§ **Stored entries**:
——

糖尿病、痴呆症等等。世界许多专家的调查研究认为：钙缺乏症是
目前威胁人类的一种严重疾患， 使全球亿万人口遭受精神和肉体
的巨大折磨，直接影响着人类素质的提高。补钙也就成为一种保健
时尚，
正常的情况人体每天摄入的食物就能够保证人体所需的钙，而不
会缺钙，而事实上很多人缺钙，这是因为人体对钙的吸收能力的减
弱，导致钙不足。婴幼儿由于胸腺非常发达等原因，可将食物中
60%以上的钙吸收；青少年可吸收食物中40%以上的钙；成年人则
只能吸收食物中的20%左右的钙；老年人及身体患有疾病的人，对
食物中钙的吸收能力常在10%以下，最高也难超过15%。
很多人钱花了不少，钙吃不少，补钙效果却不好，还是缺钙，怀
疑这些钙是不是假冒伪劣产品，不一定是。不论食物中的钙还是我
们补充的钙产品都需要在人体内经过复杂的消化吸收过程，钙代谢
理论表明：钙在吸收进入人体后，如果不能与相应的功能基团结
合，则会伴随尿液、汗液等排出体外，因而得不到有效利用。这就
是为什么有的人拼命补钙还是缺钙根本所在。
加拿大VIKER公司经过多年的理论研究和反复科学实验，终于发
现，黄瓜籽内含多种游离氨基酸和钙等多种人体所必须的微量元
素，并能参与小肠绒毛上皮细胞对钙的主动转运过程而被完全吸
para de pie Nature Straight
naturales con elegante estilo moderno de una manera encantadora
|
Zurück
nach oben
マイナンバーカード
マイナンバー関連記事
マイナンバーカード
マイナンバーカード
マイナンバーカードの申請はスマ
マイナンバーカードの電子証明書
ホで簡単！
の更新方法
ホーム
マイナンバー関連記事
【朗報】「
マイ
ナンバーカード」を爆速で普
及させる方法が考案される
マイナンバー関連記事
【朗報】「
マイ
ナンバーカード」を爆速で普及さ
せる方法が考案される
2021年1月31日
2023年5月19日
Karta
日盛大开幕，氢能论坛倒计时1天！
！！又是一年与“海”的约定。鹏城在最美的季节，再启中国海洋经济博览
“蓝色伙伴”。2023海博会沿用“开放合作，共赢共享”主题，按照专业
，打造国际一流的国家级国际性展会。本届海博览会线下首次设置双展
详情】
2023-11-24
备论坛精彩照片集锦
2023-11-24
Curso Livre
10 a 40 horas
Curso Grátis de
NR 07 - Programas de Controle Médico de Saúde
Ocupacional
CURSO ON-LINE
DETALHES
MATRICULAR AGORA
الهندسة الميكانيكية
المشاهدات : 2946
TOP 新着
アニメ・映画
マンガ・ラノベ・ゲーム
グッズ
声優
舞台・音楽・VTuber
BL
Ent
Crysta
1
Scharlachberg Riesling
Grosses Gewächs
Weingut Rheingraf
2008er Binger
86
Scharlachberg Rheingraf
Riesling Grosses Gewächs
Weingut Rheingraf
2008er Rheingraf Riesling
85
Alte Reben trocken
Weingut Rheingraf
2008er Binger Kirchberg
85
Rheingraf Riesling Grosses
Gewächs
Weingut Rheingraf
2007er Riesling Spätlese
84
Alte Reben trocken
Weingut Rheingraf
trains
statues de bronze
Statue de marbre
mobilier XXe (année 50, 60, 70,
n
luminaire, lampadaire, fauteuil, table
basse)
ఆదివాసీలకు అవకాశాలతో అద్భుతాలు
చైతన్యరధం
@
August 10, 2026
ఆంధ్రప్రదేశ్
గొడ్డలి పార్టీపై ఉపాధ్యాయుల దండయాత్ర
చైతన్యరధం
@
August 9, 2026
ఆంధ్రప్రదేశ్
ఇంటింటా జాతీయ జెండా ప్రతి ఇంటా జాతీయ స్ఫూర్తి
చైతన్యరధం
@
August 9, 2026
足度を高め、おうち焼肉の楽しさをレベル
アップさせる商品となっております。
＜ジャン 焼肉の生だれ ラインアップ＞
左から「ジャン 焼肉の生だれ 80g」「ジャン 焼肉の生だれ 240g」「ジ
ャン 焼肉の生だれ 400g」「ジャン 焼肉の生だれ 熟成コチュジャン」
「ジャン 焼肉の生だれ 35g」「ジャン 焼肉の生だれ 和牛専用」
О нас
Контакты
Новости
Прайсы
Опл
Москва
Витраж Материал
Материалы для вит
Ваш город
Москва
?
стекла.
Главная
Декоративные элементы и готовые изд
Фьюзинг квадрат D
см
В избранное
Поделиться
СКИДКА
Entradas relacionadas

——

§ **Work task**: Retype the entries exactly from the first line, stopping after the line with "para de pie Nature Straight".

§ **Finished exercise**:
糖尿病、痴呆症等等。世界许多专家的调查研究认为：钙缺乏症是
目前威胁人类的一种严重疾患， 使全球亿万人口遭受精神和肉体
的巨大折磨，直接影响着人类素质的提高。补钙也就成为一种保健
时尚，
正常的情况人体每天摄入的食物就能够保证人体所需的钙，而不
会缺钙，而事实上很多人缺钙，这是因为人体对钙的吸收能力的减
弱，导致钙不足。婴幼儿由于胸腺非常发达等原因，可将食物中
60%以上的钙吸收；青少年可吸收食物中40%以上的钙；成年人则
只能吸收食物中的20%左右的钙；老年人及身体患有疾病的人，对
食物中钙的吸收能力常在10%以下，最高也难超过15%。
很多人钱花了不少，钙吃不少，补钙效果却不好，还是缺钙，怀
疑这些钙是不是假冒伪劣产品，不一定是。不论食物中的钙还是我
们补充的钙产品都需要在人体内经过复杂的消化吸收过程，钙代谢
理论表明：钙在吸收进入人体后，如果不能与相应的功能基团结
合，则会伴随尿液、汗液等排出体外，因而得不到有效利用。这就
是为什么有的人拼命补钙还是缺钙根本所在。
加拿大VIKER公司经过多年的理论研究和反复科学实验，终于发
现，黄瓜籽内含多种游离氨基酸和钙等多种人体所必须的微量元
素，并能参与小肠绒毛上皮细胞对钙的主动转运过程而被完全吸
para de pie Nature Straight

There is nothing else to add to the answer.